# [Work task]
Set down each record below exactly as it stands. Pictures are not part of the copy.
——
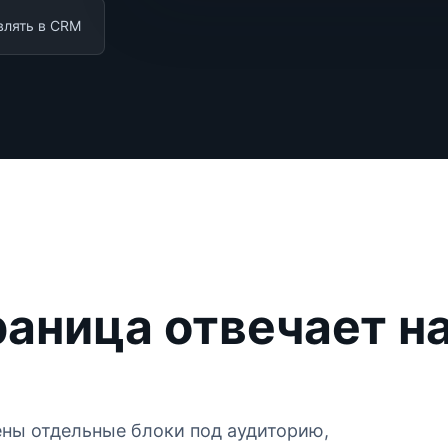
влять в CRM
раница отвечает н
ны отдельные блоки под аудиторию,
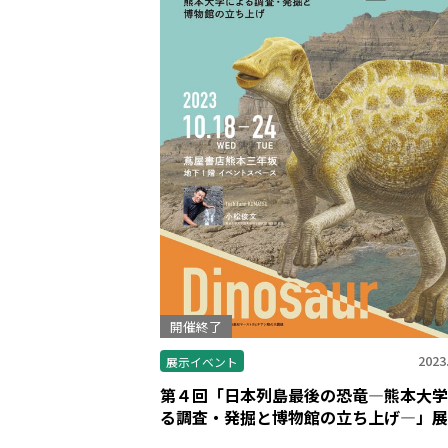
開催終了
2023
展示イベント
第４回「日本列島最後の恐竜―熊本大学
る調査・発掘と博物館の立ち上げ―」展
——
# [Answer section]
влять в CRM
раница отвечает н
ны отдельные блоки под аудиторию,
開催終了
2023
展示イベント
第４回「日本列島最後の恐竜―熊本大学
る調査・発掘と博物館の立ち上げ―」展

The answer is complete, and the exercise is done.